Il decreto sui salumi prevede che in futuro i produttori indichino in maniera leggibile sulle etichette le informazioni relative al paese di nascita, di allevamento e di macellazione degli animali, con utilizzo della dicitura “100% italiano” solo quando la carne è proveniente da suini nati, allevati, macellati e trasformati in Italia.
“Si presuppone infatti – ha continuato Pavan – che il consumatore, nel momento in cui acquista, per fare un esempio, il prosciutto di San Daniele, lo faccia a ragion veduta, facendo affidamento sul disciplinare di provenienza della Dop che regola anche la provenienza della materia prima e le fasi di trasformazione.

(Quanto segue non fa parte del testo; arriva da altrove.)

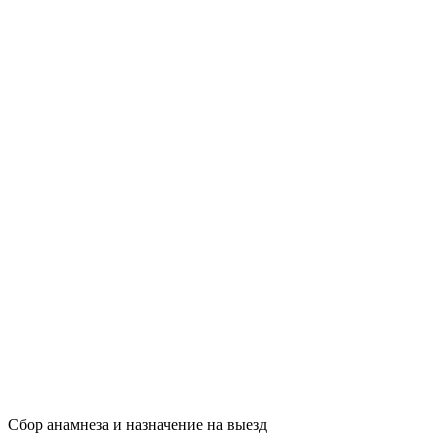
Сбор анамнеза и назначение на выезд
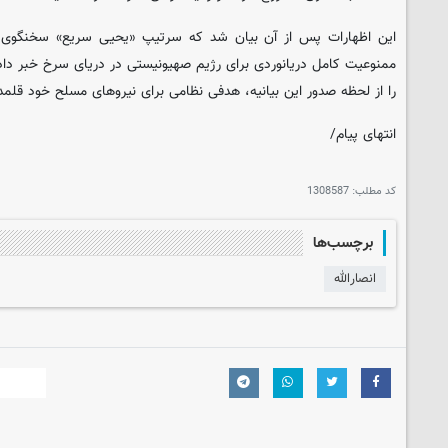
این اظهارات پس از آن بیان شد که سرتیپ «یحیی سریع» سخنگوی ن
ممنوعیت کامل دریانوردی برای رژیم صهیونیستی در دریای سرخ خبر داد
را از لحظه صدور این بیانیه، هدفی نظامی برای نیروهای مسلح خود قلمدا
انتهای پیام/
کد مطلب:
1308587
برچسب‌ها
انصارالله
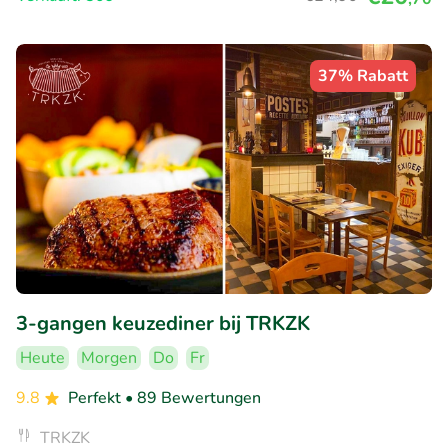
37% Rabatt
3-gangen keuzediner bij TRKZK
Heute
Morgen
Do
Fr
9.8
Perfekt
• 89 Bewertungen
TRKZK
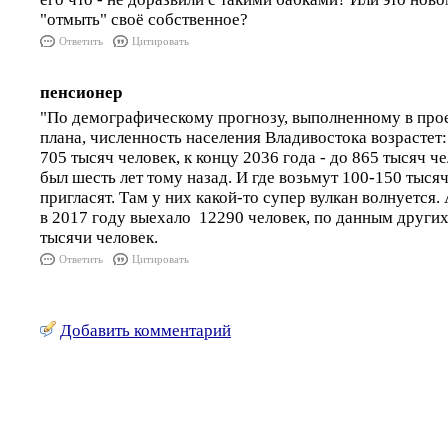
"отмыть" своё собственное?
Ответить
Цитировать
пенсионер
"По демографическому прогнозу, выполненному в прое
плана, численность населения Владивостока возрастет: 
705 тысяч человек, к концу 2036 года - до 865 тысяч ч
был шесть лет тому назад. И где возьмут 100-150 тыся
пригласят. Там у них какой-то супер вулкан волнуется
в 2017 году выехало 12290 человек, по данным други
тысячи человек.
Ответить
Цитировать
Добавить комментарий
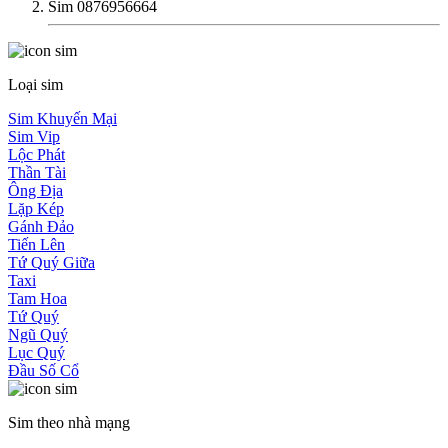
Sim 0876956664
Loại sim
Sim Khuyến Mại
Sim Vip
Lộc Phát
Thần Tài
Ông Địa
Lặp Kép
Gánh Đảo
Tiến Lên
Tứ Quý Giữa
Taxi
Tam Hoa
Tứ Quý
Ngũ Quý
Lục Quý
Đầu Số Cổ
Sim theo nhà mạng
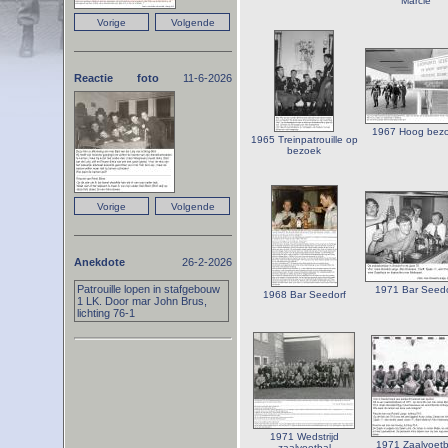
Marcie
Reactie foto
11-6-2026
1967 Hoog bez
1965 Treinpatrouille op
bezoek
Anekdote
26-2-2026
Patrouille lopen in stafgebouw
1971 Bar Seedo
1968 Bar Seedorf
1 LK. Door mar John Brus,
lichting 76-1
1971 Wedstrijd
1971 Zaalvoetb
zaalvoetbal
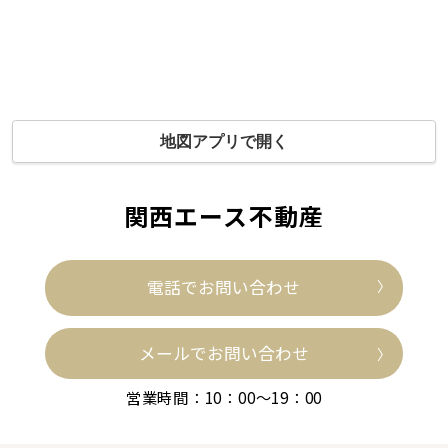
地図アプリで開く
関西エース不動産
電話でお問い合わせ
メールでお問い合わせ
営業時間：10：00～19：00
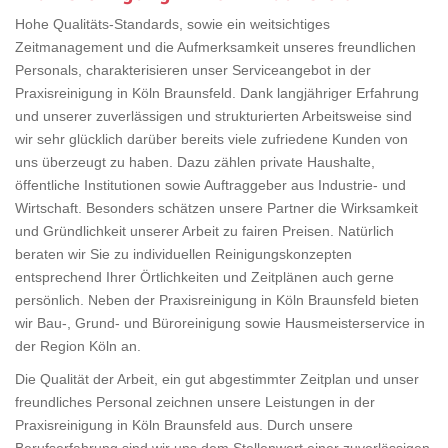
Hohe Qualitäts-Standards, sowie ein weitsichtiges
Zeitmanagement und die Aufmerksamkeit unseres freundlichen
Personals, charakterisieren unser Serviceangebot in der
Praxisreinigung in Köln Braunsfeld. Dank langjähriger Erfahrung
und unserer zuverlässigen und strukturierten Arbeitsweise sind
wir sehr glücklich darüber bereits viele zufriedene Kunden von
uns überzeugt zu haben. Dazu zählen private Haushalte,
öffentliche Institutionen sowie Auftraggeber aus Industrie- und
Wirtschaft. Besonders schätzen unsere Partner die Wirksamkeit
und Gründlichkeit unserer Arbeit zu fairen Preisen. Natürlich
beraten wir Sie zu individuellen Reinigungskonzepten
entsprechend Ihrer Örtlichkeiten und Zeitplänen auch gerne
persönlich. Neben der Praxisreinigung in Köln Braunsfeld bieten
wir Bau-, Grund- und Büroreinigung sowie Hausmeisterservice in
der Region Köln an.
Die Qualität der Arbeit, ein gut abgestimmter Zeitplan und unser
freundliches Personal zeichnen unsere Leistungen in der
Praxisreinigung in Köln Braunsfeld aus. Durch unsere
Berufserfahrung sind wir uns dem Stellenwert einer zuverlässigen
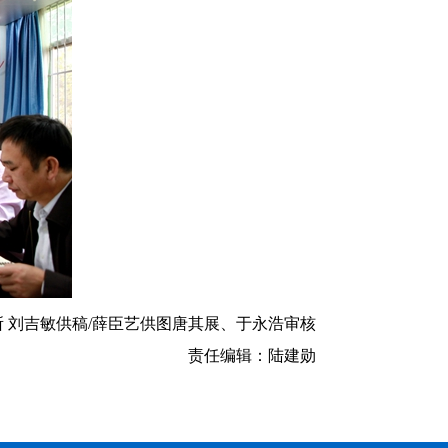
所 刘吉敏供稿/薛臣艺供图唐其展、于永浩审核
责任编辑：陆建勋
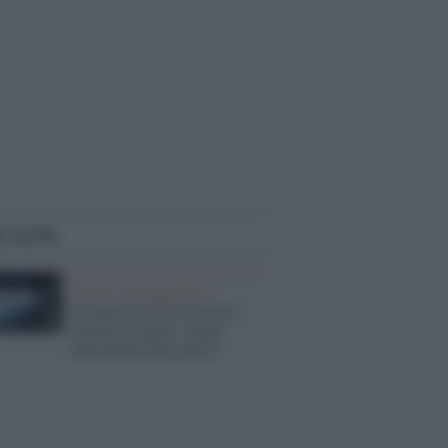
i anche
Calcio e propaganda /
Ucraina, la Cina oscura la
Premier League: troppi
riferimenti alla guerra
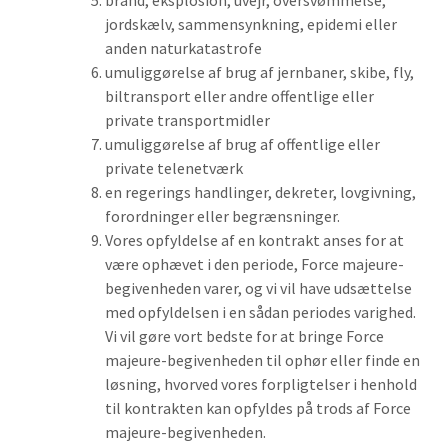
brand, eksplosion, uvejr, oversvømmelse,
jordskælv, sammensynkning, epidemi eller
anden naturkatastrofe
umuliggørelse af brug af jernbaner, skibe, fly,
biltransport eller andre offentlige eller
private transportmidler
umuliggørelse af brug af offentlige eller
private telenetværk
en regerings handlinger, dekreter, lovgivning,
forordninger eller begrænsninger.
Vores opfyldelse af en kontrakt anses for at
være ophævet i den periode, Force majeure-
begivenheden varer, og vi vil have udsættelse
med opfyldelsen i en sådan periodes varighed.
Vi vil gøre vort bedste for at bringe Force
majeure-begivenheden til ophør eller finde en
løsning, hvorved vores forpligtelser i henhold
til kontrakten kan opfyldes på trods af Force
majeure-begivenheden.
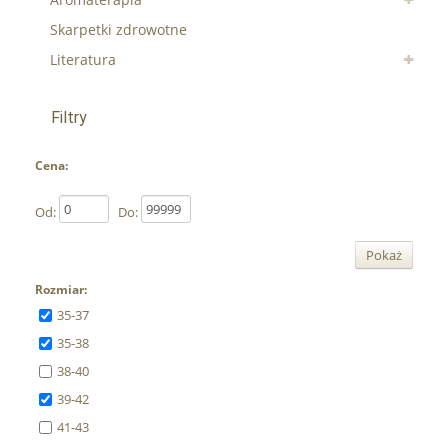
Skarpetki zdrowotne
Literatura
Filtry
Cena:
Od:
Do:
Pokaż
Rozmiar:
35-37
35-38
38-40
39-42
41-43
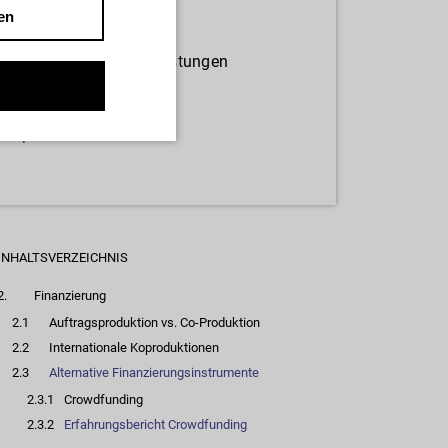
en
Ver­si­che­run­gen
An­wäl­te und Ser­vice­leis­tun­gen
für AG DOK-Mit­glie­der
Hin­ter­grund­wis­sen
Im­pres­sum
IN­HALTS­VER­ZEICH­NIS
2.
Fi­nan­zie­rung
2.1
Auf­trags­pro­duk­ti­on vs. Co-Pro­duk­ti­on
2.2
In­ter­na­tio­na­le Ko­pro­duk­tio­nen
2.3
Al­ter­na­ti­ve Fi­nan­zie­rungs­in­stru­men­te
2.3.1
Crowd­fun­ding
2.3.2
Er­fah­rungs­be­richt Crowd­fun­ding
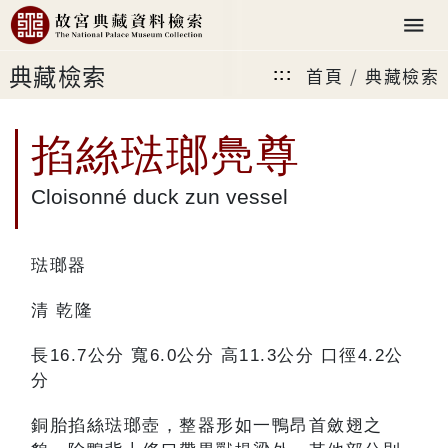
典藏檢索
首頁
典藏檢索
:::
掐絲琺瑯鳧尊
Cloisonné duck zun vessel
琺瑯器
清 乾隆
長16.7公分 寬6.0公分 高11.3公分 口徑4.2公
分
銅胎掐絲琺瑯壺，整器形如一鴨昂首斂翅之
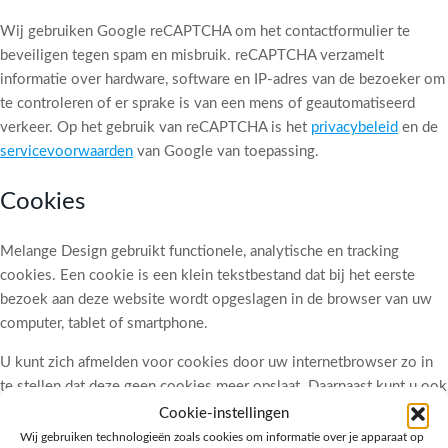
Wij gebruiken Google reCAPTCHA om het contactformulier te
beveiligen tegen spam en misbruik. reCAPTCHA verzamelt
informatie over hardware, software en IP-adres van de bezoeker om
te controleren of er sprake is van een mens of geautomatiseerd
verkeer. Op het gebruik van reCAPTCHA is het
privacybeleid
en de
servicevoorwaarden
van Google van toepassing.
Cookies
Melange Design gebruikt functionele, analytische en tracking
cookies. Een cookie is een klein tekstbestand dat bij het eerste
bezoek aan deze website wordt opgeslagen in de browser van uw
computer, tablet of smartphone.
U kunt zich afmelden voor cookies door uw internetbrowser zo in
te stellen dat deze geen cookies meer opslaat. Daarnaast kunt u ook
alle informatie die eerder is opgeslagen via de instellingen van uw
Cookie-instellingen
browser verwijderen.
Wij gebruiken technologieën zoals cookies om informatie over je apparaat op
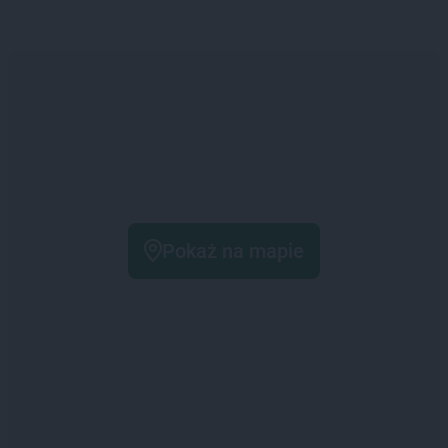
Pokaż na mapie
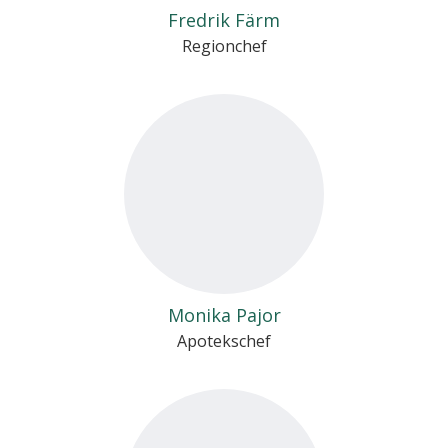
Fredrik Färm
Regionchef
Monika Pajor
Apotekschef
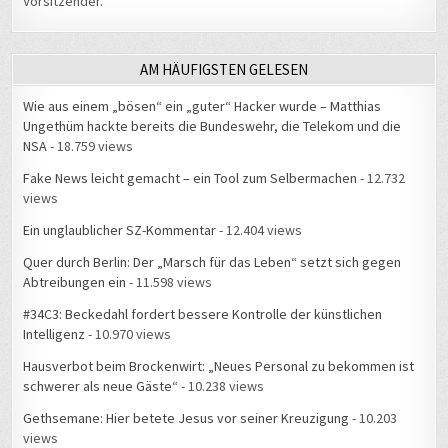
Vorsitzender.
AM HÄUFIGSTEN GELESEN
Wie aus einem „bösen“ ein „guter“ Hacker wurde – Matthias
Ungethüm hackte bereits die Bundeswehr, die Telekom und die
NSA
- 18.759 views
Fake News leicht gemacht – ein Tool zum Selbermachen
- 12.732
views
Ein unglaublicher SZ-Kommentar
- 12.404 views
Quer durch Berlin: Der „Marsch für das Leben“ setzt sich gegen
Abtreibungen ein
- 11.598 views
#34C3: Beckedahl fordert bessere Kontrolle der künstlichen
Intelligenz
- 10.970 views
Hausverbot beim Brockenwirt: „Neues Personal zu bekommen ist
schwerer als neue Gäste“
- 10.238 views
Gethsemane: Hier betete Jesus vor seiner Kreuzigung
- 10.203
views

Le nuove disposizioni – ha proseguito – riguarderanno comunque una infinità di altri prodotti tradizionali italiani senza Dop; non solo prosciutto, ma anche salame, soppressa, mortadella, ossocollo, non soggetti a certificazione, ma che nel loro complesso sviluppano un mercato di quasi 20 miliardi di euro all’anno a livello nazionale“.
“Riteniamo che i nostri allevatori di maiali trarranno non poco vantaggio dalla normativa vista la crescente attenzione con cui il consumatore guarda all’origine del prodotto alimentare – ha aggiunto il presidente – e se è vero che in Italia entrano ogni settimana giungono dall’estero tra gli uno e 2 milioni di cosce per essere trasformate in prosciutti, e se tre prosciutti su quattro venduti nel nostro Paese sono ottenuti da carni straniere, al di fuori del circuito delle Dop e senza che questo sia stato fino ad ora esplicitato in etichetta, è evidente che i margini di miglioramento sono molto ampi” – ha concluso Pavan.